3 甲は、特徴的な図柄αが付されたTシャツの意匠イについて、意匠に係る物品を「Tシャツ」とし、その物品全体を対象に、意匠登録出願Aをし、意匠登録出願Aの出願の日後に意匠イの一部である図柄αに類似する図柄βが付されたTシャツの意匠ロについて、意匠に係る物品を「Tシャツ」とし、図柄βを対象とする部分意匠として、意匠登録出願Bをした。Tシャツ全体としての意匠ロは、意匠イと類似していた。意匠イの図柄α部分と意匠ロの図柄β部分の位置、大きさ、範囲は全て共通する。この場合、出願Bは、いかなる場合であっても、意匠法第9条第1項の規定により拒絶される。

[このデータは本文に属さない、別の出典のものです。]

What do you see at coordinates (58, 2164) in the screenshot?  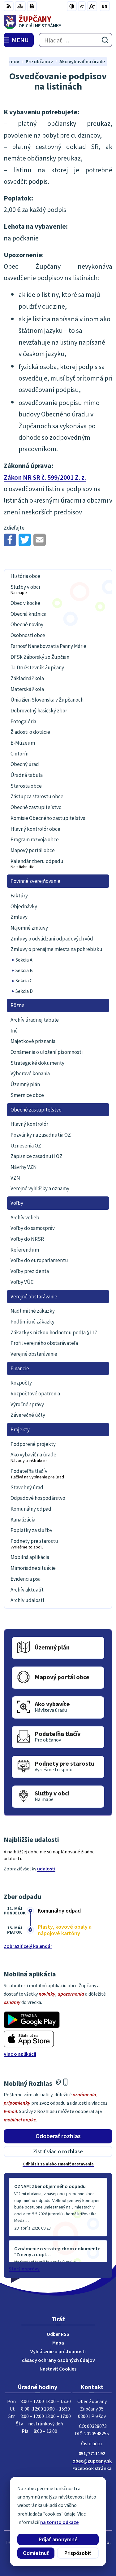 I see `Odhlásiť sa alebo zmeniť nastavenia` at bounding box center [58, 2164].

出題時は9条1項は全体意匠と部分意匠で先後関係は判断されなかったので、×。


4 甲は、特徴的な図柄αが付されたTシャツの意匠イを、不特定多数の者が参加する展示会で展示した後、意匠イに類似するTシャツの意匠ロについて、意匠に係る物品を「Tシャツ」とし、その物品全体を対象に、意匠登録出願Aをし、意匠法第4条第2項の適用を受けるための適正な手続をした。乙は、前記展示会の後、出願Aの出願の日前に、意匠イに類似するTシャツの意匠ハについて、意匠に係る物品を「Tシャツ」とし、その物品全体を対象に、意匠登録出願Bをした。意匠ロが意匠ハに類似する場合、出願Aは、いかなる場合であっても、出願Bの存在を理由として、意匠法第9条第1項の規定により拒絶される。

× 意匠登録出願が、放棄され、取り下げられ、若しくは却下されたとき、又は意匠登録出願について拒絶すべき旨の査定若しくは審決が確定した特は、その意匠登録出願は9条1項、2項の規定の適用は、初めから無かったものとみなされる(9条3項)。
出願Bは公知意匠イに類似することから(3条1項3号)、拒絶され(17条1号)、先願の地位は喪失する(9条3項)。
よって、9条1項で拒絶されないこととなる。

5 甲は、特徴的な図柄αが付されたTシャツの意匠イを、不特定多数の者が参加する展示会で展示した。乙は、展示会で見た意匠イを参考に、意匠イの一部である図柄αに類似する図柄βが付されたTシャツの意匠ロを創作し、意匠ロについて、意匠に係る物品を「Tシャツ」とし、図柄βを対象とする部分意匠として、意匠登録出願Aをした。 この場合、出願Aは、意匠イの存在を理由として、拒絶されない場合がある。

〇 ロの部分βは、αと、
  ①物品が同一
  ②部分の用途及び機能も同一
  ③βはαに類似する
 しかし④意匠登録を受けようとする部分βの当該物品全体の形態の中での「位置、大きさ、範囲」が同一又は当該意匠の属する分野においてありふれた範囲内のものでなければ類似と言えない場合がある。よって、出願Aは、意匠イの存在を理由として、新規性(3条1項3号)は否定されず、拒絶されない場合がある。